**Source data:**
____________________

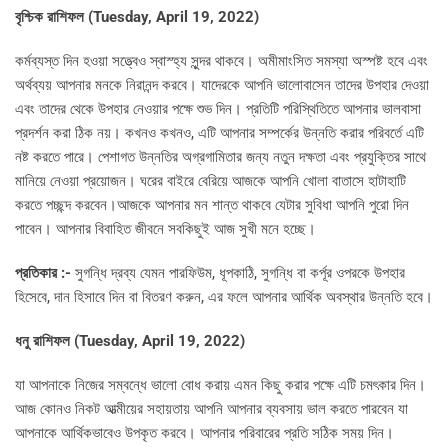
বৃশ্চিক রাশিফল (
Tuesday, April 19, 2022)
কর্মব্যস্ত দিন হওয়া সত্ত্বেও স্বাস্হ্য সুন্দর থাকবে। অমীমাংসিত সমস্যা অস্পষ্ট হবে এবং
অর্থব্যয় আপনার মনকে নিরানন্দ করবে। যাদেরকে আপনি ভালোবাসেন তাদের উপহার দেওয়া
এবং তাদের থেকে উপহার নেওয়ার পক্ষে শুভ দিন। প্রতিটি পরিস্থিতিতে আপনার ভালবাসা
প্রদর্শন করা ঠিক নয়। কখনও কখনও, এটি আপনার সম্পর্কের উন্নতি করার পরিবর্তে এটি
নষ্ট করতে পারে। পেশাগত উন্নতির অগ্রগামিতার জন্য নতুন দক্ষতা এবং প্রযুক্তির সাথে
মানিয়ে নেওয়া প্রয়োজন। ঘরের বাইরে বেরিয়ে আজকে আপনি খোলা বাতাসে হাটাহাটি
করতে পচ্ছন্দ করবেন।আজকে আপনার মন শান্ত থাকবে যেটার সুবিধা আপনি পুরো দিন
পাবেন। আপনার বিবাহিত জীবনে সবকিছুই আজ সুখী মনে হচ্ছে।
প্রতিকার :-
সুগন্ধি দ্রব্য যেমন পারফিউম, ধূপকাঠি, সুগন্ধি বা কর্পূর ওপরকে উপহার
হিসেবে, দান হিসাবে দিন বা বিতরণ করুন, এর ফলে আপনার আর্থিক অবস্থার উন্নতি হবে।
ধনু রাশিফল (
Tuesday, April 19, 2022)
যা আপনাকে নিজের সম্বন্ধে ভালো বোধ করায় এমন কিছু করার পক্ষে এটি চমৎকার দিন।
আজ কোনও নিকট আত্মীয়ের সহায়তায় আপনি আপনার ব্যবসায় ভাল করতে পারবেন যা
আপনাকে আর্থিকভাবেও উপকৃত করবে। আপনার পরিবারের প্রতি সঠিক সময় দিন।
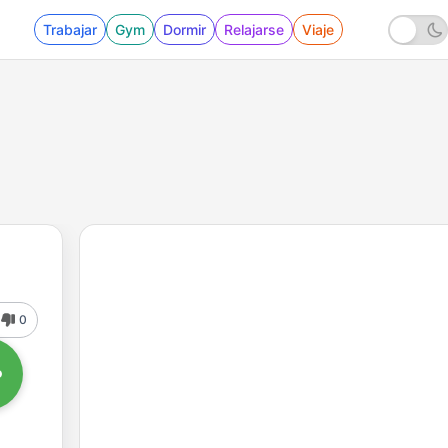
Trabajar
Gym
Dormir
Relajarse
Viaje
0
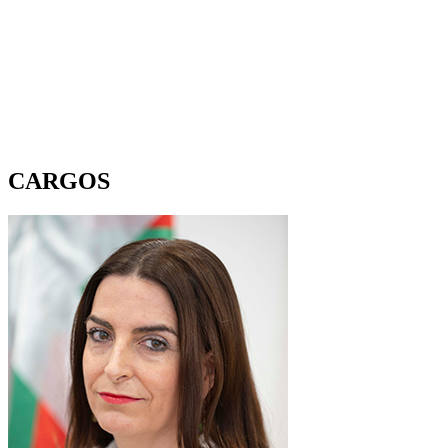
CARGOS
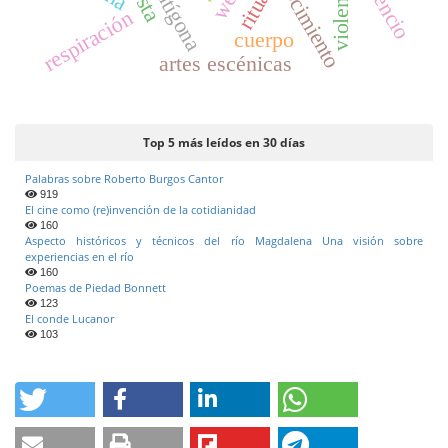
violencia
silencio
antígona
ritual
respiración
cuerpo
artes escénicas
Top 5 más leídos en 30 días
Palabras sobre Roberto Burgos Cantor
919
El cine como (re)invención de la cotidianidad
160
Aspecto históricos y técnicos del río Magdalena Una visión sobre
experiencias en el río
160
Poemas de Piedad Bonnett
123
El conde Lucanor
103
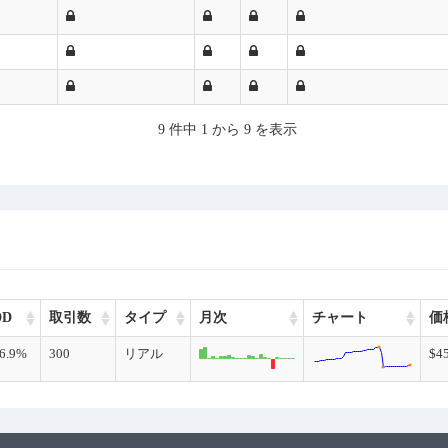
9 件中 1 から 9 を表示
DD
取引数
タイプ
月次
チャート
価
6.9%
300
リアル
$45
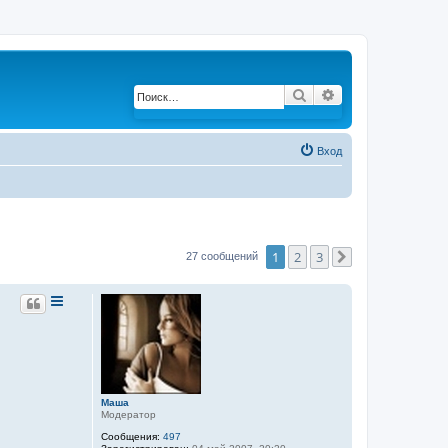
Поиск
Расширенный по
Вход
1
2
3
27 сообщений
След.
Маша
Модератор
Сообщения:
497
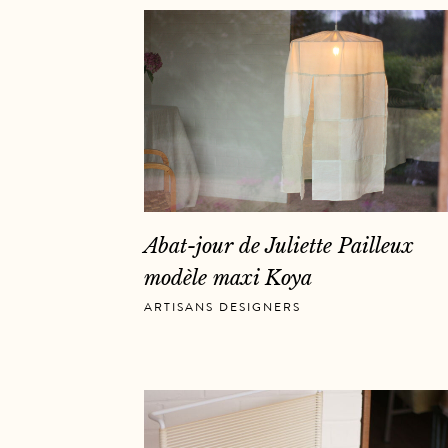
Abat-jour de Juliette Pailleux
modèle maxi Koya
ARTISANS DESIGNERS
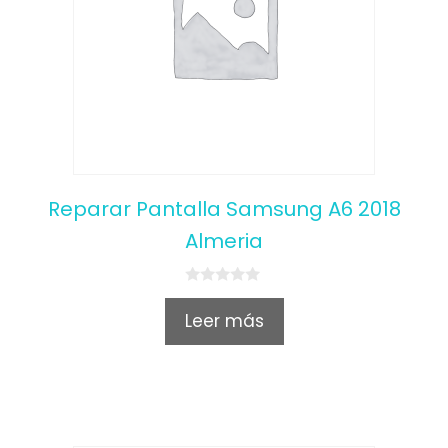
Reparar Pantalla Samsung A6 2018
Almeria
0
o
Leer más
u
t
o
f
5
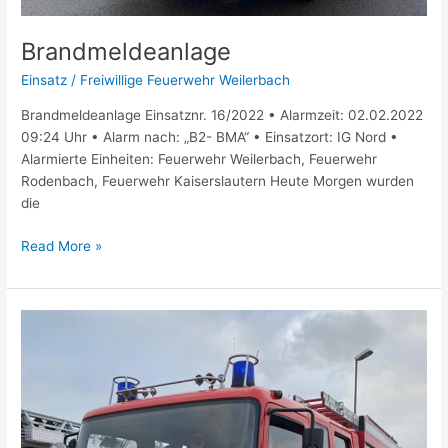
Brandmeldeanlage
Einsatz
/
Freiwillige Feuerwehr Weilerbach
Brandmeldeanlage Einsatznr. 16/2022 • Alarmzeit: 02.02.2022
09:24 Uhr • Alarm nach: „B2- BMA“ • Einsatzort: IG Nord •
Alarmierte Einheiten: Feuerwehr Weilerbach, Feuerwehr
Rodenbach, Feuerwehr Kaiserslautern Heute Morgen wurden
die
Read More »
Brandmeldeanlage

____________________

**What you have to do:**
Make an exact copy of the listing above. Its pictures are not needed.

**Result:**
বৃশ্চিক রাশিফল (
Tuesday, April 19, 2022)
কর্মব্যস্ত দিন হওয়া সত্ত্বেও স্বাস্হ্য সুন্দর থাকবে। অমীমাংসিত সমস্যা অস্পষ্ট হবে এবং
অর্থব্যয় আপনার মনকে নিরানন্দ করবে। যাদেরকে আপনি ভালোবাসেন তাদের উপহার দেওয়া
এবং তাদের থেকে উপহার নেওয়ার পক্ষে শুভ দিন। প্রতিটি পরিস্থিতিতে আপনার ভালবাসা
প্রদর্শন করা ঠিক নয়। কখনও কখনও, এটি আপনার সম্পর্কের উন্নতি করার পরিবর্তে এটি
নষ্ট করতে পারে। পেশাগত উন্নতির অগ্রগামিতার জন্য নতুন দক্ষতা এবং প্রযুক্তির সাথে
মানিয়ে নেওয়া প্রয়োজন। ঘরের বাইরে বেরিয়ে আজকে আপনি খোলা বাতাসে হাটাহাটি
করতে পচ্ছন্দ করবেন।আজকে আপনার মন শান্ত থাকবে যেটার সুবিধা আপনি পুরো দিন
পাবেন। আপনার বিবাহিত জীবনে সবকিছুই আজ সুখী মনে হচ্ছে।
প্রতিকার :-
সুগন্ধি দ্রব্য যেমন পারফিউম, ধূপকাঠি, সুগন্ধি বা কর্পূর ওপরকে উপহার
হিসেবে, দান হিসাবে দিন বা বিতরণ করুন, এর ফলে আপনার আর্থিক অবস্থার উন্নতি হবে।
ধনু রাশিফল (
Tuesday, April 19, 2022)
যা আপনাকে নিজের সম্বন্ধে ভালো বোধ করায় এমন কিছু করার পক্ষে এটি চমৎকার দিন।
আজ কোনও নিকট আত্মীয়ের সহায়তায় আপনি আপনার ব্যবসায় ভাল করতে পারবেন যা
আপনাকে আর্থিকভাবেও উপকৃত করবে। আপনার পরিবারের প্রতি সঠিক সময় দিন।
Trabajar
Gym
Dormir
Relajarse
Viaje
0
CARGOS
violencia
silencio
antígona
ritual
respiración
cuerpo
artes escénicas
Top 5 más leídos en 30 días
Palabras sobre Roberto Burgos Cantor
919
El cine como (re)invención de la cotidianidad
160
Aspecto históricos y técnicos del río Magdalena Una visión sobre
experiencias en el río
160
Poemas de Piedad Bonnett
123
El conde Lucanor
103
9 件中 1 から 9 を表示
DD
取引数
タイプ
月次
チャート
価
6.9%
300
リアル
$45
Поиск
Расширенный по
Вход
1
2
3
27 сообщений
След.
Маша
Модератор
Сообщения:
497
Abat-jour de Juliette Pailleux
modèle maxi Koya
ARTISANS DESIGNERS
Reparar Pantalla Samsung A6 2018
Almeria
0
o
Leer más
u
t
o
f
5
Brandmeldeanlage
Einsatz
/
Freiwillige Feuerwehr Weilerbach
Brandmeldeanlage Einsatznr. 16/2022 • Alarmzeit: 02.02.2022
09:24 Uhr • Alarm nach: „B2- BMA“ • Einsatzort: IG Nord •
Alarmierte Einheiten: Feuerwehr Weilerbach, Feuerwehr
Rodenbach, Feuerwehr Kaiserslautern Heute Morgen wurden
die
Read More »
Brandmeldeanlage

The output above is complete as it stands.